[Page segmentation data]
--
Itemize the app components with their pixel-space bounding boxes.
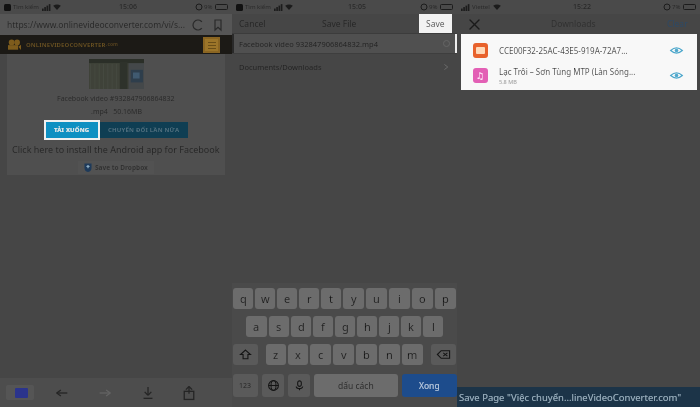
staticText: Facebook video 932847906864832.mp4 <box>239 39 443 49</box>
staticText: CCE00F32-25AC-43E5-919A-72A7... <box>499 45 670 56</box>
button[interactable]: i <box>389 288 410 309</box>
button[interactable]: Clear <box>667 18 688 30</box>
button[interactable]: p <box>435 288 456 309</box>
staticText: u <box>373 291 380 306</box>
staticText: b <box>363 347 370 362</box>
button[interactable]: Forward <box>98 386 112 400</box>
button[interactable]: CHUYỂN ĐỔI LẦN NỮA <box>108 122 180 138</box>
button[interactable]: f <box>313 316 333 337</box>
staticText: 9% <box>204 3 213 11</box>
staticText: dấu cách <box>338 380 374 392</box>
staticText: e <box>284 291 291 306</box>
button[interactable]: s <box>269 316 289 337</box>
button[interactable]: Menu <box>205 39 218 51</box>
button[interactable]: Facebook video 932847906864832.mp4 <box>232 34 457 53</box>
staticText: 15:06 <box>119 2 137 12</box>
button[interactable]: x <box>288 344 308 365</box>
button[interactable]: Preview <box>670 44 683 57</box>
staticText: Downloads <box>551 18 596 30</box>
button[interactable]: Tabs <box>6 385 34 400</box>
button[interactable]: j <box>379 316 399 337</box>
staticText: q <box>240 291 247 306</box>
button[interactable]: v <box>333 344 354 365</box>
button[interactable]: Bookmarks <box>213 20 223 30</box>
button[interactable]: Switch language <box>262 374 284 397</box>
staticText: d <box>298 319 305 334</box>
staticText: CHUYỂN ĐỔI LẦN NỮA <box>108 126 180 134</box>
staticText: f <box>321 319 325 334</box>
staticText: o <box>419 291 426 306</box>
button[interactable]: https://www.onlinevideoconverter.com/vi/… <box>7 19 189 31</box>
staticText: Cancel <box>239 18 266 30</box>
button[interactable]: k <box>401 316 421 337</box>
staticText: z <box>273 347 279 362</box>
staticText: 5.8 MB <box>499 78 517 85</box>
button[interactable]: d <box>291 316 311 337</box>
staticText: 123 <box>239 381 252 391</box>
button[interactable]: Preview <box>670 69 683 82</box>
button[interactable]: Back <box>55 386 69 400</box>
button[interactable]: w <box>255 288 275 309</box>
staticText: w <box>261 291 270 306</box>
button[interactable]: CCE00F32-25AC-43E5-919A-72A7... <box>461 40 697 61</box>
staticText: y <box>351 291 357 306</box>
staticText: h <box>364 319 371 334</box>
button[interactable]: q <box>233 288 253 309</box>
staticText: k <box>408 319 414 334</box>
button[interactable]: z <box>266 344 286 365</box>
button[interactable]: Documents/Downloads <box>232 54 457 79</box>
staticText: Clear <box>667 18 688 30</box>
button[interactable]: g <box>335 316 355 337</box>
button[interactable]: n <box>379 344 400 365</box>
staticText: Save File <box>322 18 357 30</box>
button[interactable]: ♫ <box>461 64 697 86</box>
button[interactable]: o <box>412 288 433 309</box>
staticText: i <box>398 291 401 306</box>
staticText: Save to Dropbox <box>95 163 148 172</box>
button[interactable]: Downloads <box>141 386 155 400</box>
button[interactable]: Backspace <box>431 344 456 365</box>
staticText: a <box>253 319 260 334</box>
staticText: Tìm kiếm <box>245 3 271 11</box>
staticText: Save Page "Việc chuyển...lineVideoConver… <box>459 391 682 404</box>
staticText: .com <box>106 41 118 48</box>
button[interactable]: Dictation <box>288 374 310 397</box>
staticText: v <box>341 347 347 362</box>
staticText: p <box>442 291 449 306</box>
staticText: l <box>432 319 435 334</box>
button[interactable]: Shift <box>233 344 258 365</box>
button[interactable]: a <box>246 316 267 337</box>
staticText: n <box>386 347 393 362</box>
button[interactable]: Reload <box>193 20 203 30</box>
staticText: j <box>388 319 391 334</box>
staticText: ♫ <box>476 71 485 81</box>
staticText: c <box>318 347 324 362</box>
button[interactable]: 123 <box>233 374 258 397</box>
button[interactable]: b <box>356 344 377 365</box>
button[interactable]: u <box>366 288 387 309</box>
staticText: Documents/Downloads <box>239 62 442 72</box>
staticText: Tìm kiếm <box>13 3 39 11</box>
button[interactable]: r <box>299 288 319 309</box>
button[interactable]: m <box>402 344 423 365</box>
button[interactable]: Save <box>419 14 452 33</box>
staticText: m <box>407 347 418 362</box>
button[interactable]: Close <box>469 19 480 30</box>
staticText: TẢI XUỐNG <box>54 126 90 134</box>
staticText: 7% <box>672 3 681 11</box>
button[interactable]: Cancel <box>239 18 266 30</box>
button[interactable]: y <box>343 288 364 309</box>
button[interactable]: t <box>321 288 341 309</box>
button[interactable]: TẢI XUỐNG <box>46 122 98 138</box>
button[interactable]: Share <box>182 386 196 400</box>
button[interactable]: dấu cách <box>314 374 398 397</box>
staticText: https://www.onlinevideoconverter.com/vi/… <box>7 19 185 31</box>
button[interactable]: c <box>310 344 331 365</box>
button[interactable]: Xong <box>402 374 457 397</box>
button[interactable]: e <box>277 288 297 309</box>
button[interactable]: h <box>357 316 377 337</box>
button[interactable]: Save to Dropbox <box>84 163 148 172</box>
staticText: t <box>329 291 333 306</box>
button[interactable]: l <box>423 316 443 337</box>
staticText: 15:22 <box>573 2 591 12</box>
--
#### [TASK DIRECTIONS]
Whenever a line above contains "Dropbox", copy that line.

#### [RESULT]
staticText: Save to Dropbox <box>95 163 148 172</box>
button[interactable]: Save to Dropbox <box>84 163 148 172</box>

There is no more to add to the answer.